Design Biennial Boston Brings Four Architectural Installations to the Greenway

The works exhibit emerging local talent and will remain on view through September.

The fourth Design Biennial Boston, a showcase of the city’s emerging talents in architecture, landscaping, and design, kicked off with an opening reception last night, bringing four site-specific installations to the Rose Kennedy Greenway through September.

The program, sponsored by the Mayor’s Office of New Urban Mechanics, the Boston Art Commission, pinkcomma gallery, BSA Space, and the Greenway, held an open call for entries earlier this year. In March, a panel of distinguished professionals and academics within the design field chose the four winning firms—Christina Parreño Architecture, GLD, Landing Studio, and MASS Design Group. Each team received a $1,000 honorarium and a budget of $4,000 to create installations for the Greenway.
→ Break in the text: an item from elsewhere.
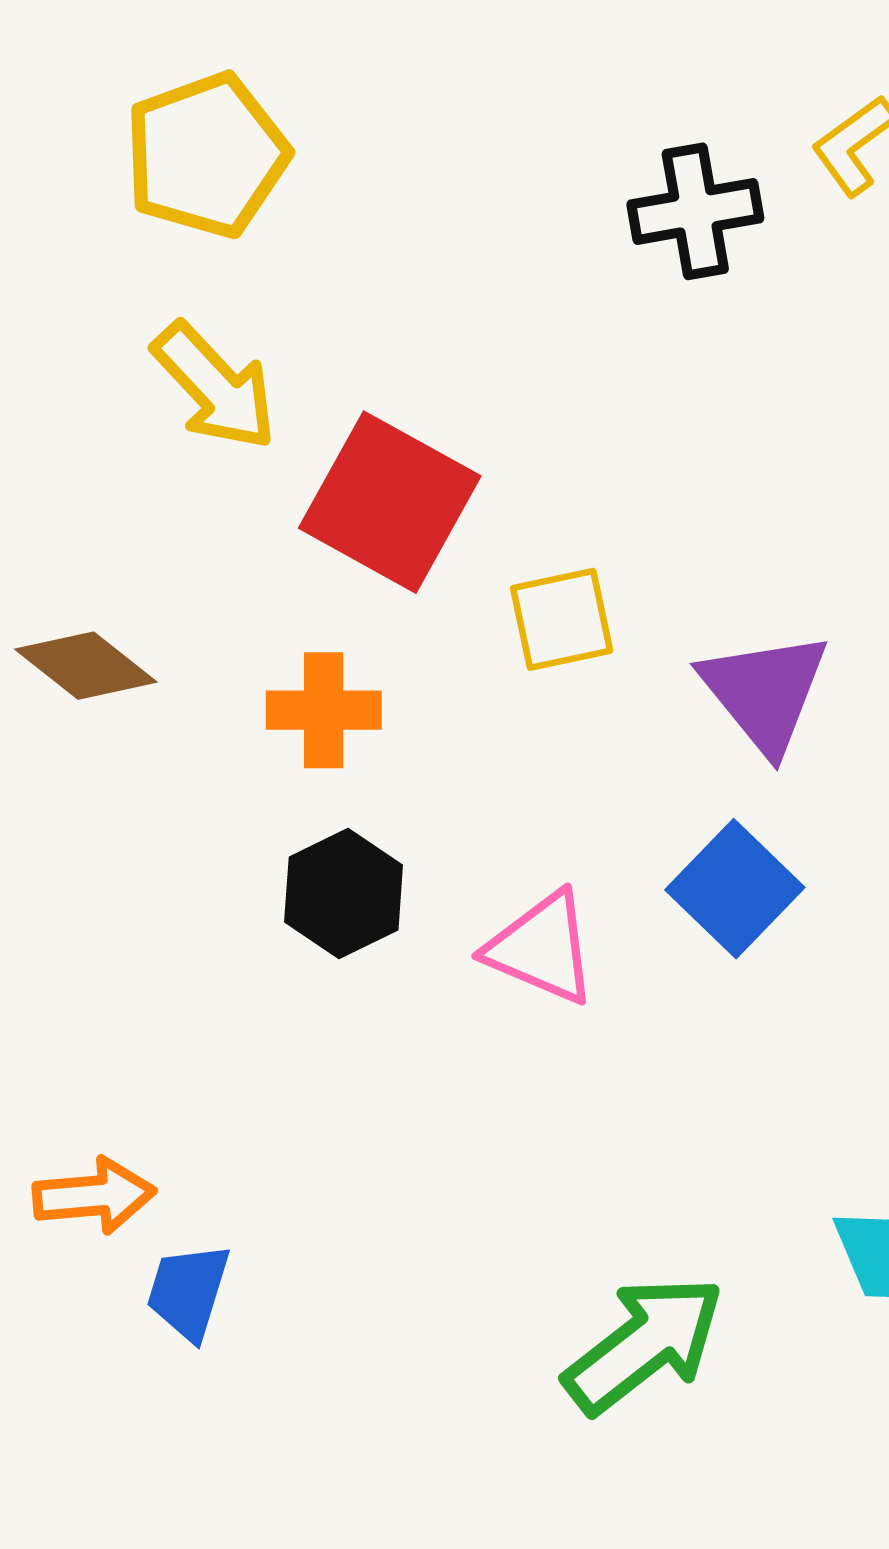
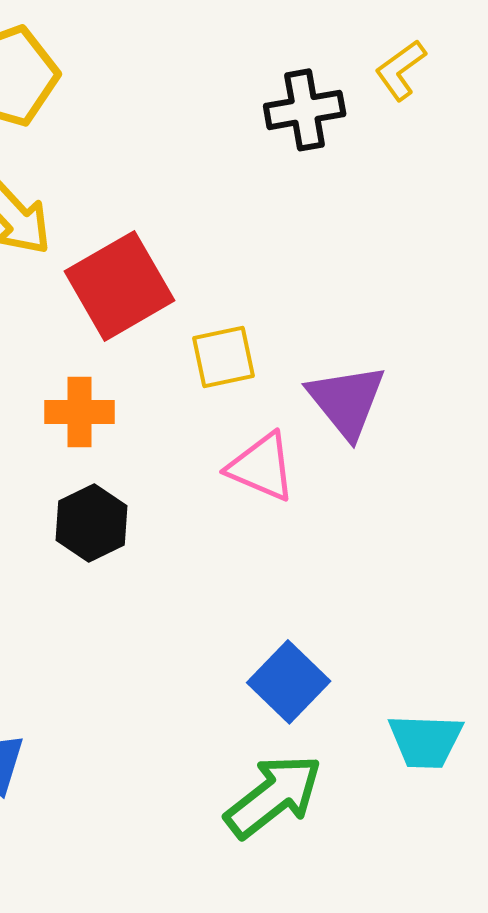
red square: (390, 502) -> (120, 286), turned 31
blue square: (735, 889) -> (289, 682), moved
pink triangle: (542, 948) -> (262, 467), moved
“Boston has a vibrant talent pool of designers, and these four installations remind us of how creative artists can be when given opportunities,” said Mayor Walsh in a press release. “Boston is on its way to becoming a municipal arts leader, and implementing this type of exciting and thoughtful work into the public realm is what gets us closer to that goal.”
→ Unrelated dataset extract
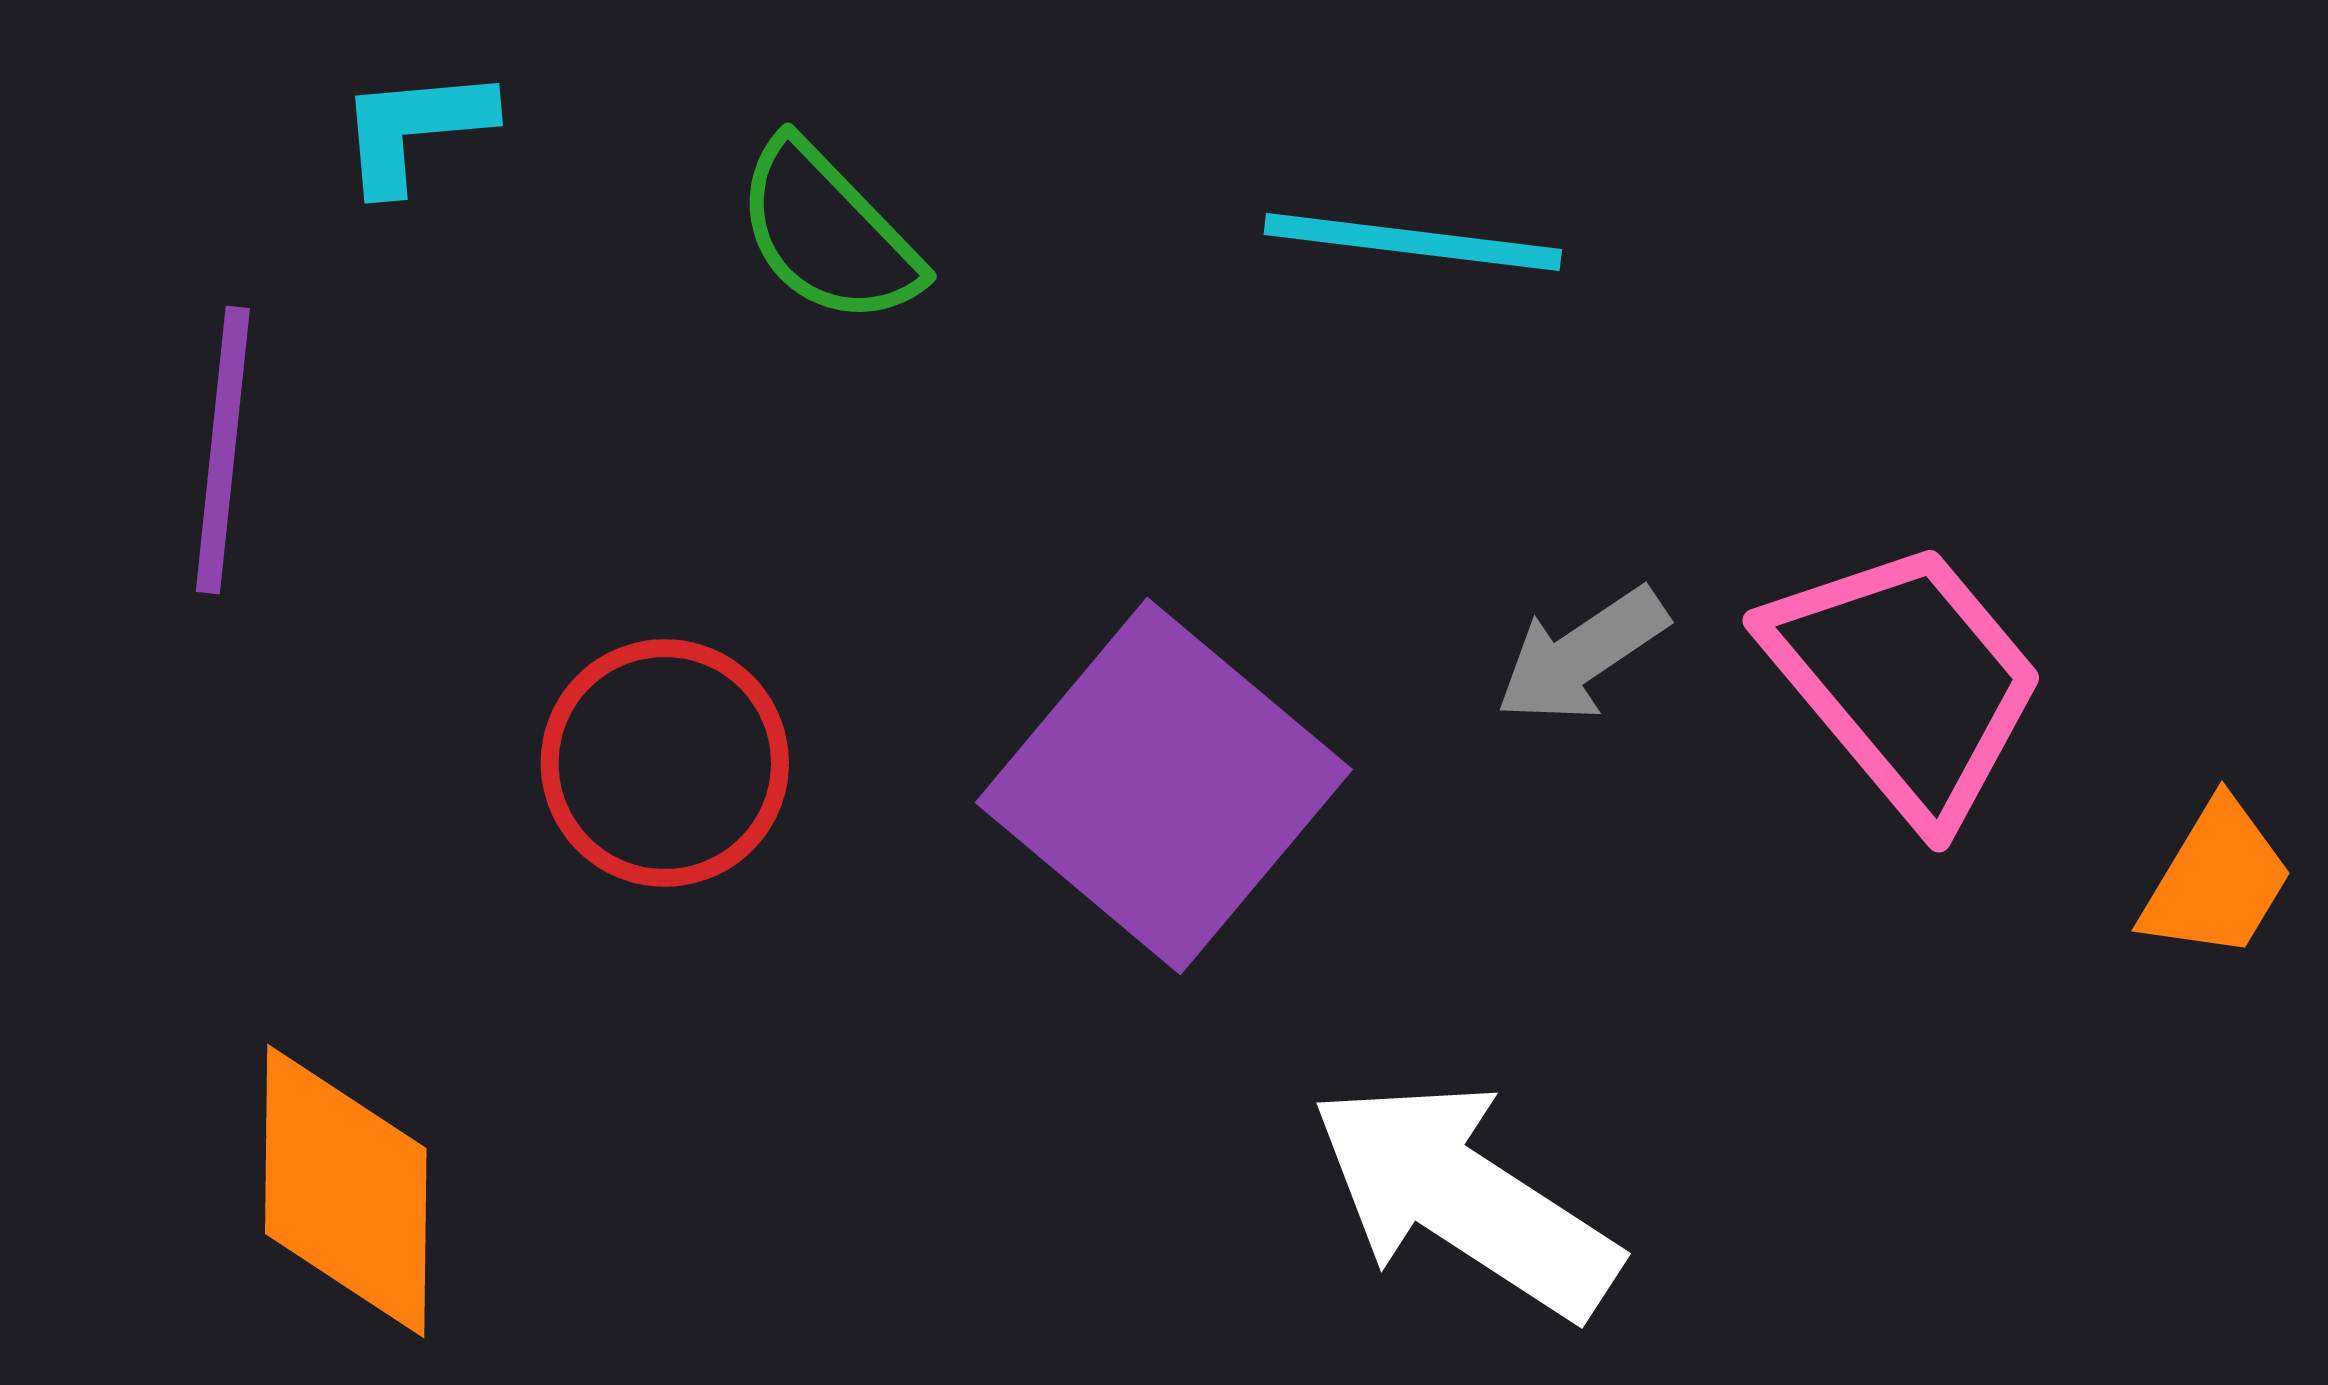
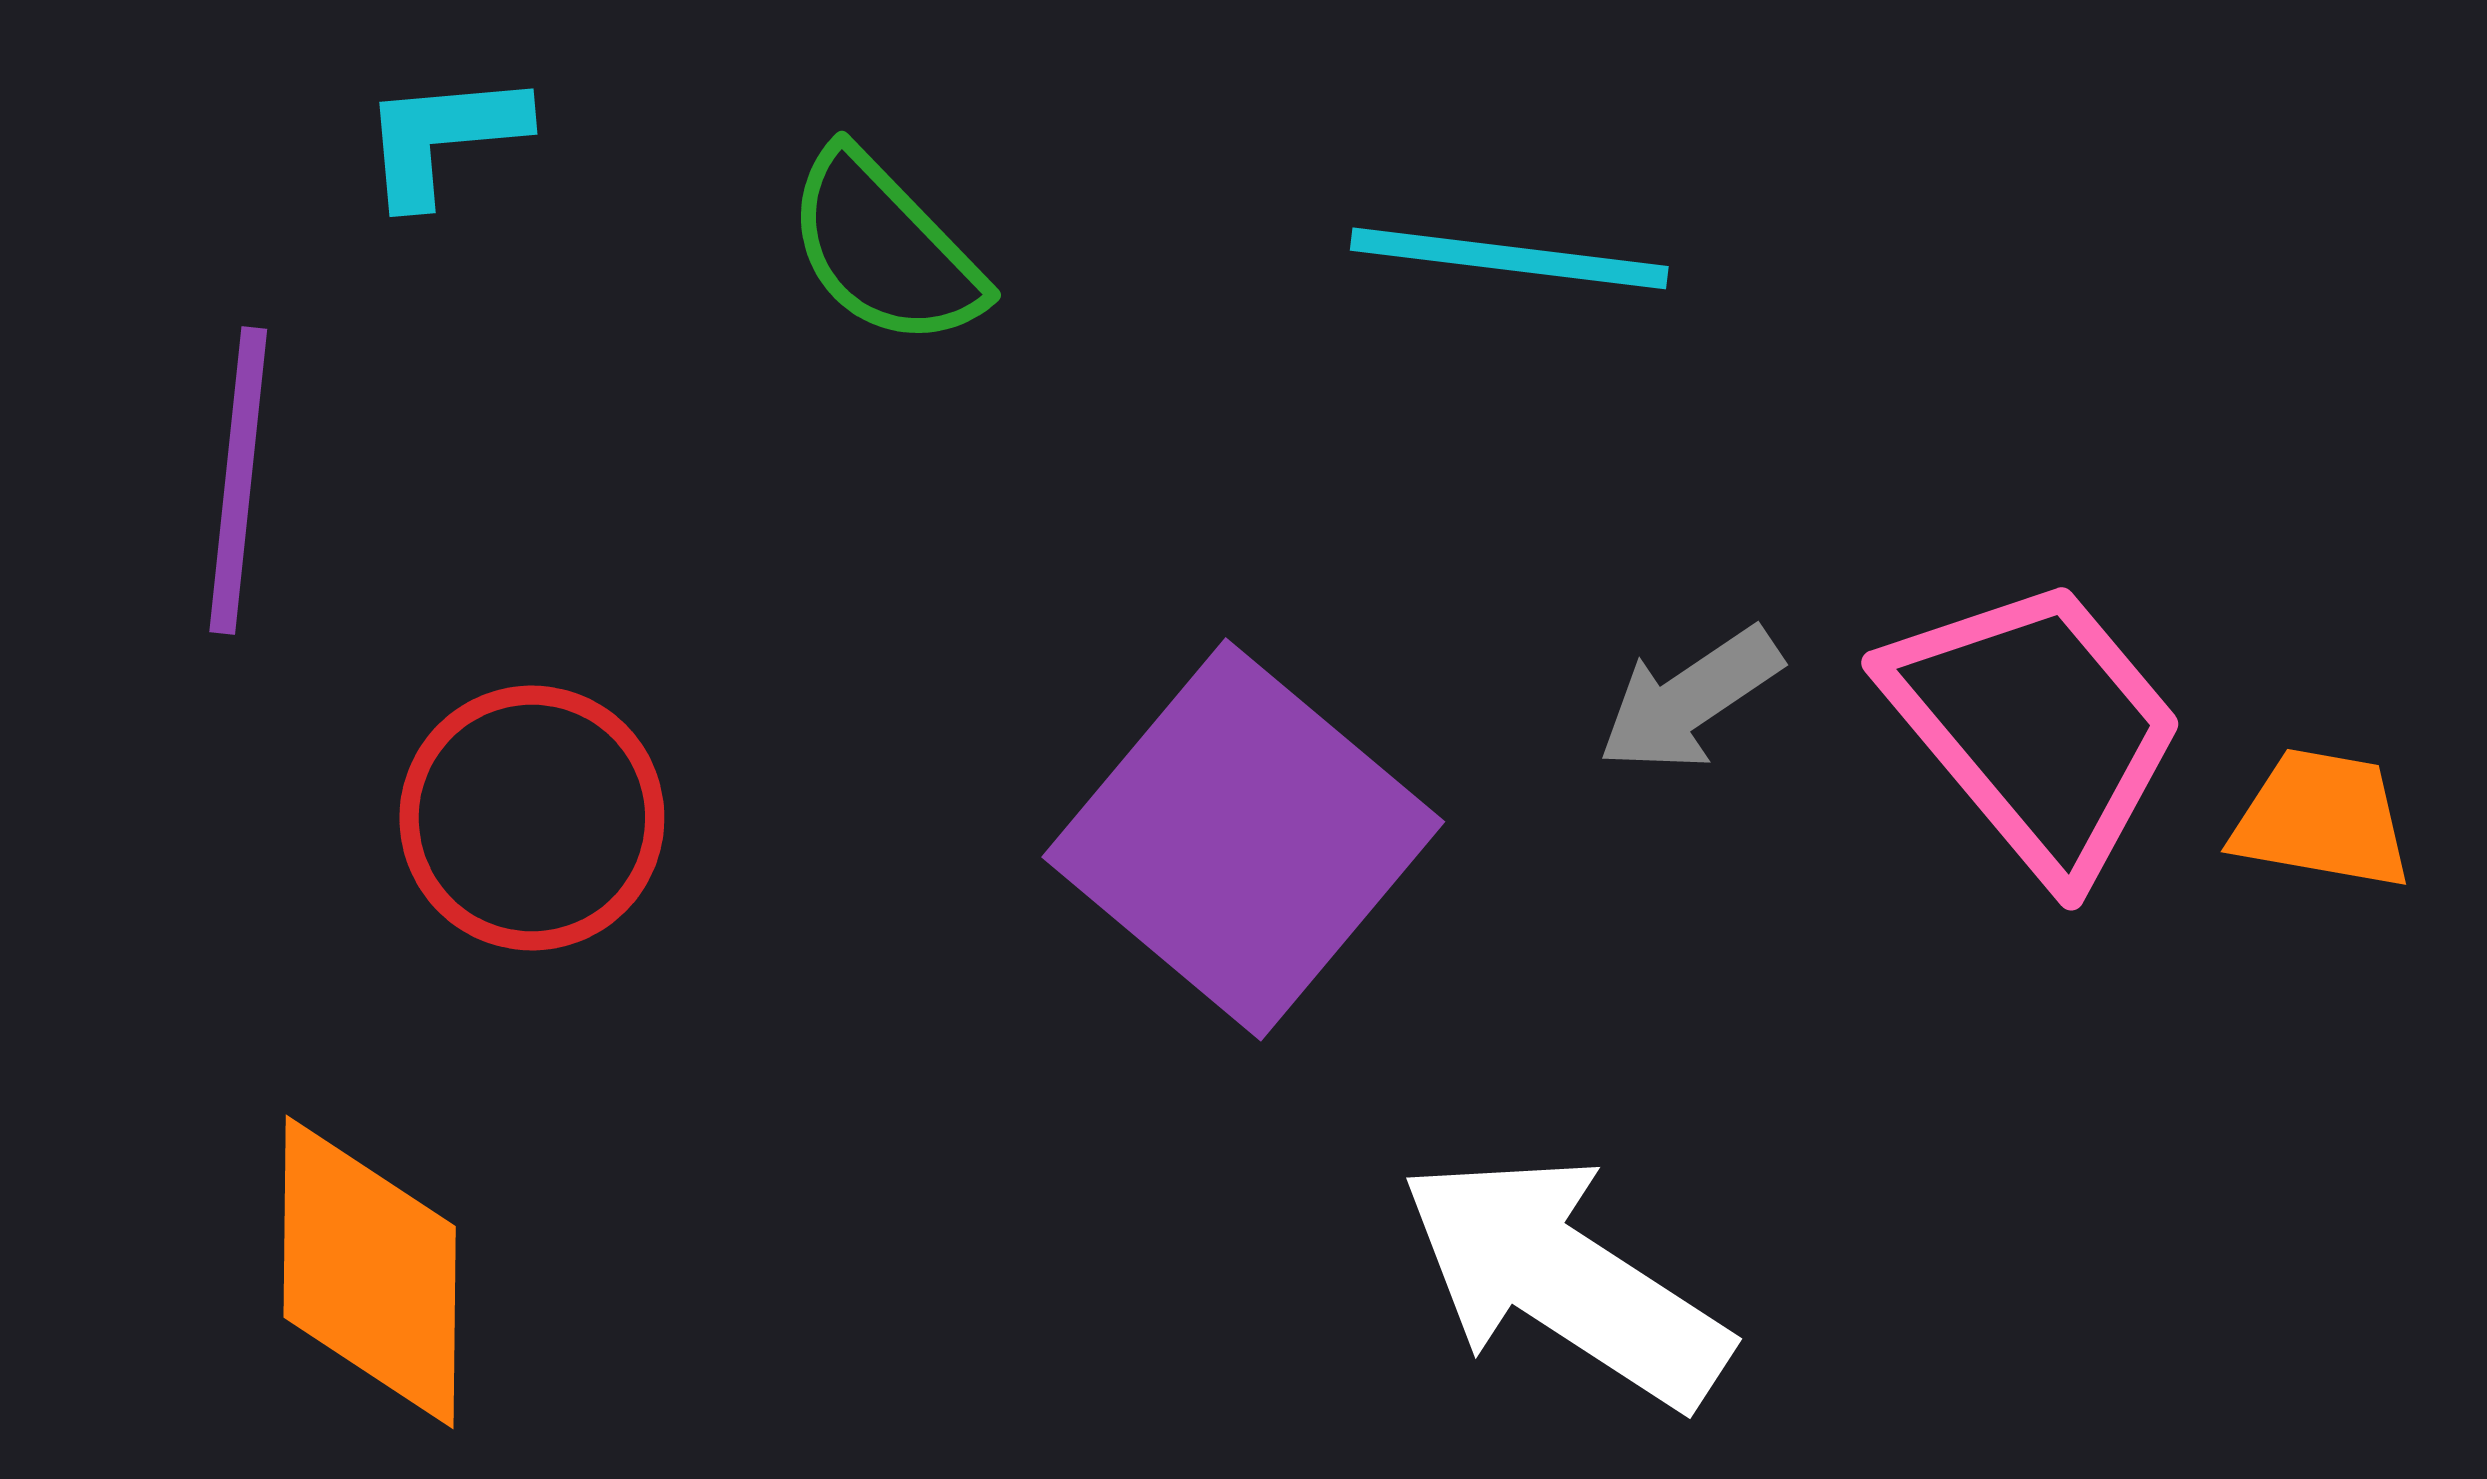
red circle: (665, 763) -> (532, 818), moved
orange trapezoid: (2217, 880) -> (2322, 819), moved, turned -111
The resulting installations include a 17-foot high landmark constructed from 350 custom-fabricated glass blocks, an interior space consisting of a series of chambers enclosed by resin-infused fiberglass, a field of 18 reconstituted wharf pilings that were recycled from a Boston Harbor shipyard, and a lattice-like intimate gathering space created from more than 1,000 wood and metal components.
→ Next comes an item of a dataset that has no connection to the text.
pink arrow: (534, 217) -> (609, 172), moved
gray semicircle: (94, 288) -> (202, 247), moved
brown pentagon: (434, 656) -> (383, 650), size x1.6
Additionally, each team’s previous design work and ideas behind the installations, are presented in an exhibit at BSA Space on Congress Street. Visitors are encouraged to tour the exhibit and then make their way onto the Greenway, where the works are dispersed underneath Janet Echelman’s monumental floating sculpture.


Photos provided

 

The Design Biennial Boston works are located on two blocks along Atlantic Avenue, the first with three installations between Congress and Pearl Streets, the second with one installation nearest to High Street. They will remain on view through September 25. The accompanying exhibit is located at BSA Space inside the Atlantic Wharf building on 290 Congress Street, Suite 200.